Spurred by distrust caused by false beliefs, county clerks and other election officials are getting out of the line of work

A woman votes in May in Louisville.
(Photo by Matt Stone/Courier Journal)
County clerks and other election officials in several states have stepped away from their jobs at a higher than usual rate this year and some of those retirees say that increasing distrust of their work by election conspiracy theorists played into their decisions to leave.

This year, nine county clerks in Kentucky (which has 120 counties) retired before the end of their term, and another 13 clerks decided to not seek reelection; only two clerks retired in 2020, Morgan Watkins reports for the Louisville Courier Journal

"They say it’s everything," said Michael Adams, Kentucky's Republican secretary of state, on what he heard from outgoing clerks. "The job is harder, people are less friendly and more accusatory. . . . A lot of them have been doing this for a long time, and they're just tired."

In Texas, about one-third of election administrators have left their jobs in the past two years, reports Jeremy Schwartz for ProPublica and The Texas Tribune. In August, the entire staff of the elections office in Gillespie County (Fredericksburg) resigned while saying they faced threats, a lack of resources and "dangerous misinformation." In Bexar County (San Antonio), the elections administrator told KSAT that her department felt they were "under attack. Threats, meanness, ugliness."

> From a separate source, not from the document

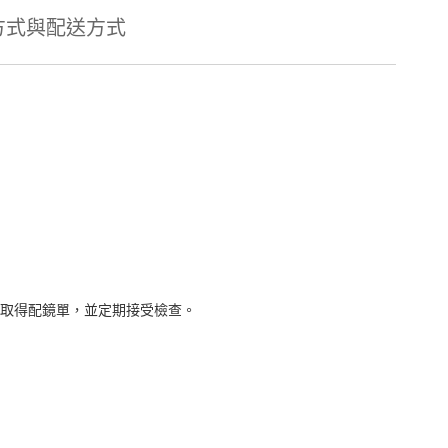
方式與配送方式
取得配鏡單，並定期接受檢查。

Clerks still in their jobs say they've had to dedicate more time this year to a mountain of records requests fishing for fraud in their practices. Last month, Oregon's secretary of state said county clerks there were straining under an avalanche of requests and threats of litigation, Andrew Selsky reported for the Associated Press. In another AP story by Nicholas Riccardi, clerks in multiple states all said the same, adding that many of the requests are sent at the behest of right-wing political pundits. 

"These aren’t people with specific grievances," Michael Henrici, the commissioner of elections in New York's Otsego County, told AP. "They’re getting a form letter from someone’s podcast and sometimes filling in the blanks."